Sunday, November 1, 2009

An Alternative way of Revising

This time of year, many of us find ourselves writing many comments on papers that we have written before, for the same student, and we find that we are writing the same comments throughout the paper. When we do this, we get frustrated, and the students get discouraged. But shouldn't we be marking all the places in the paper that illustrate the particular problems on which we expect students to improve? In addition, we all recognize the value of revision - but full papers are often insufficiently revised, compounding the frustration and disappointment of both teachers and students alike. What to do? Here is what I am trying.

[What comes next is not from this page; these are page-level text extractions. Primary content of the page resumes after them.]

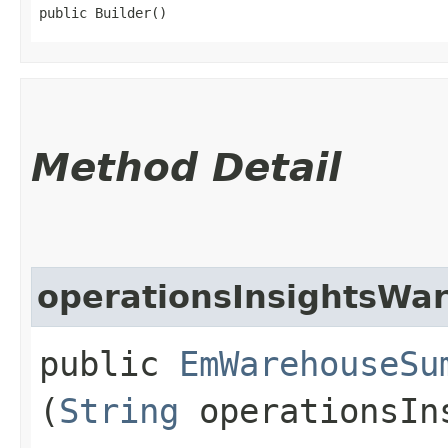
public Builder()
Method Detail
operationsInsightsWa
public
EmWarehouseSu
(
String
operationsIns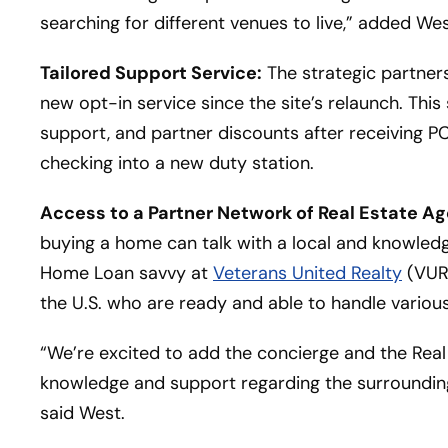
searching for different venues to live,” added Wes
Tailored Support Service:
The strategic partners
new opt-in service since the site’s relaunch. This 
support, and partner discounts after receiving 
checking into a new duty station.
Access to a Partner Network of Real Estate Ag
buying a home can talk with a local and knowledg
Home Loan savvy at
Veterans United Realty
(VUR)
the U.S. who are ready and able to handle various
“We’re excited to add the concierge and the Real
knowledge and support regarding the surrounding
said West.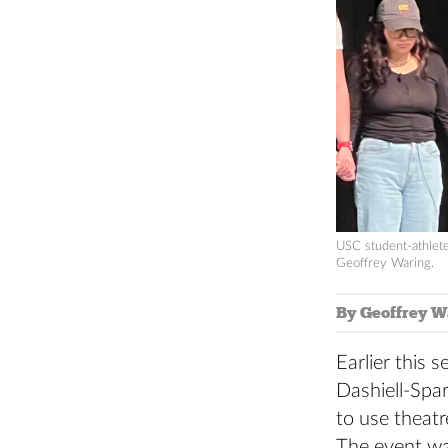
USC student-athlete
Geoffrey Waring.
By Geoffrey W
Earlier this
Dashiell-Spar
to use theatr
The event wa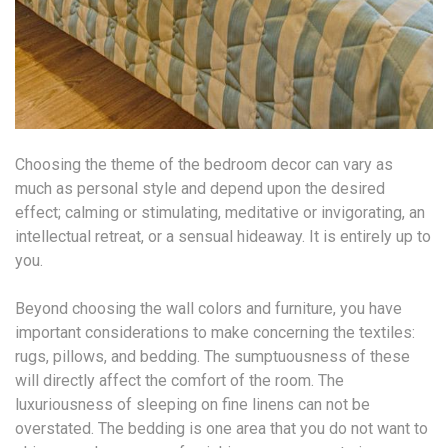
Choosing the theme of the bedroom decor can vary as
much as personal style and depend upon the desired
effect; calming or stimulating, meditative or invigorating, an
intellectual retreat, or a sensual hideaway. It is entirely up to
you.
Beyond choosing the wall colors and furniture, you have
important considerations to make concerning the textiles:
rugs, pillows, and bedding. The sumptuousness of these
will directly affect the comfort of the room. The
luxuriousness of sleeping on fine linens can not be
overstated. The bedding is one area that you do not want to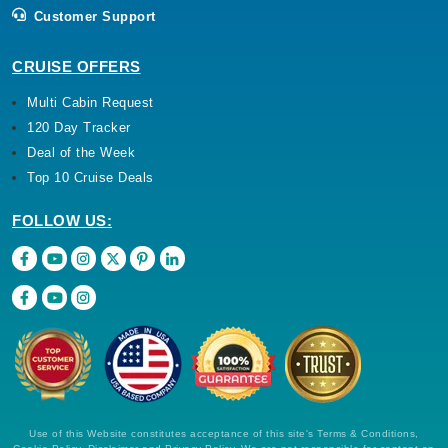
Customer Support
CRUISE OFFERS
Multi Cabin Request
120 Day Tracker
Deal of the Week
Top 10 Cruise Deals
FOLLOW US:
Use of this Website constitutes acceptance of this site's Terms & Conditions,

By this point in the semester my students have had at least one if not two papers on which I have commented extensively, including comments on clarity, grace and style. Together we have begun to locate particular patterns in their writing to focus on for revision and future papers. From this point onwards, then, I select only one paragraph per paper to mark for style, grace, and other formal matters. As a matter of discipline I allow myself only three more comments on any given page. Of course, I still provide an overall evaluation based on content. I also select only one paragraph to mark for issues concerning explanation, argument and evidence.

Instead of encouraging students to revise an entire paper, I give them the opportunity to come to office hours with a revision of one or both of these selected paragraphs. This can easily be read together in office hours and presents a good learning opportunity. It also allows the student to do some revision without getting behind in class because she is trying to tackle a major revision of a whole paper.

I should say that given my small class size, I also give them one opportunity to revise one whole paper if they wish. But for larger classes, this might be a good way to 1) recognize the value of revision, 2) make revision targeted and effective rather than a daunting and distracting process, and 3) encourage us as teachers to remember that writing lots of similar comments across a whole paper is as demoralizing to students as it is frustrating for us.